Continuous data entering response modules is scaled to usable values, with a smoothing algorithm applied to reduce
some of the rapid fluctuations in the signal. Since the time frame for averaging is variable, the smoothing algorithm
is also effective in applying more slowly changing functions to parameters that do not always respond well to abrupt
changes, such as tempo and signal processing. These techniques are often used with the total motion parameter, a
value representing the sum of all active regions (all activity within the video field). This type of sensing proves to
be responsive and “error proof,” since the dancers are not required to be in a specific spot on stage, only to move in a
general way. Continuous data is also controlled via a gating function that allows one value to pass every X
milliseconds. This reduces the number of calculations required by the computer, while setting a tempo for the
algorithms that generate music.
4. Sound Design and Response Mechanisms
The Kurzweil K2500 signal processing architecture offers a sophisticated platform for sound design, since samples
can be altered in real time via continuous controller messages. In several sections of the works, physical gestures
have an obvious and immediate impact on the quality of timbre by mapping VNS values to control DSP functions,
such as filters, low frequency oscillators, and distortion algorithms. Further processing under MIDI control is
available from the Ensoniq DP/4 processor. Several techniques may be combined, such as in “Gazelles” from Songs
for the Body Electric, where location triggers play chords at a maximum rate of two per second, while speed effects a
low pass filter and pitch bend.
The various sections of each work are characterized mood, gesture, sound, and response mechanisms. In Dark Around
the Edges we gravitated towards high impact sound of percussion and machines. We associated these sounds with the
force and weight used to move a particular part of the body. Thus, a heavy jump onto one leg has the weight of a
large, low sound. Small head movements or flicks of the hand are lighter with less energy, which seem to fit smaller
sounds like a small wood block. Whipping, breaking, and tearing sounds appear in particularly strenuous moments.
Using speed to crossfade between several related percussive samples adds realism and variety to the resultant sound.
While this approach is too literal and repetitive to be sustained throughout an entire performance, it energizes the
performer to produce sound so closely aligned with his efforts.
Linking a single sound to a specific area on stage helps the audience enjoy the show by beginning with a clear and
unambiguous example of how the VNS works. The one-to-one approach is extended using prestored sequences and
algorithms to generate a different sound, mix, pitch, or a short musical phrase each time a particular region is
triggered. This is especially successful when using pitched sounds, since a single area can be retriggered to generate
melodies with continuous variation. Variation techniques employ movement data and constrained random values to
influence significant musical parameters. Even though the final production was carefully choreographed, the music
for each performance varied, as did many subtleties of the dancers’ interpretation.
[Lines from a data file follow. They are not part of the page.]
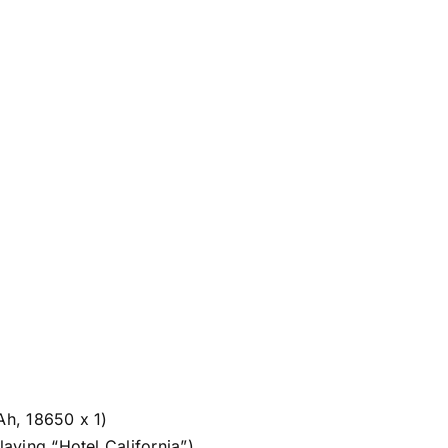
h, 18650 x 1)
aying “Hotel California”)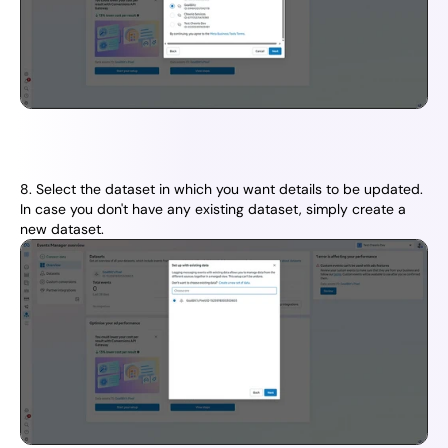
8. Select the dataset in which you want details to be updated. 
In case you don't have any existing dataset, simply create a 
new dataset.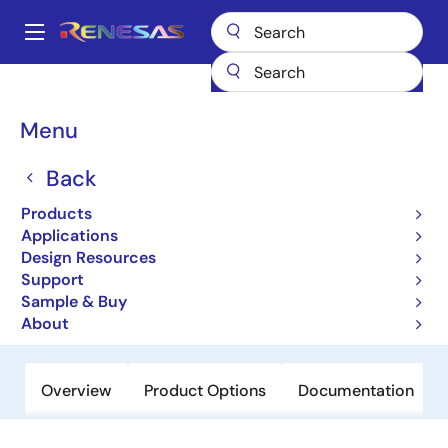
Skip
to
A
main
Main
content
Products
Amplifiers
Operational Amplifiers
navigation
General-purpose Op Amps
EL5306
Breadcrumb
Menu
EL5306
Back
Obsolete
Products
350MHz Fixed Gain Amplifiers with
Applications
Enable
Design Resources
Support
Sample & Buy
Datasheet
About
Overview
Product Options
Documentation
Certain processes, such as transposition, worked well on a continuous basis, with the music moving high and low
corresponding to the amount of movement on stage. Continuous changes in tempo were a bit chaotic, and became
more predictable when divided to create discreet selections of three or four related speeds. Other processes influenced
by overall movement included steadiness of the pulse, amount of dissonance, range of melodies, phrase length,
timbre, note density, selection of intervals, melodic contour, and articulation. A smoothing algorithm was often used
to average these values to avoid abrupt changes. Motion data averaged over a longer period of time would reflect
general types of movement (fast/slow) within a section. This produced interesting delayed processes showing the
accumulative results of movement rather than an immediate response.
5. Making Music with Lighting and Video
The fact that the VNS analyzes movement by reading light values poses some interesting analysis problems and
must be considered when designing sets, costumes, and lighting for dance. Background color, clothing color, lighting
changes, and the proximity of movement to a camera all influence the reading of movement. For example, all other
things being equal, if the VNS analyzed the movement of a person wearing white in front of a black curtain, it
would result in higher values than a person wearing black moving in front of the same curtain, since there would be
greater contrast in light per frame. Quick lighting changes can registered as tremendous "activity" on stage. These
high values quickly reset back to zero as the light remains steady. As for proximity, moving closer to a camera
usually results in higher values, since the body occupies more of a region and even small movements cause large
changes in the image. Something as trivial as the color or pattern of a shirt could alter the overall reading of the
movements. It was important to keep these elements the same from one rehearsal to the next, and to be able to
adjust the response software to new spaces and lighting conditions.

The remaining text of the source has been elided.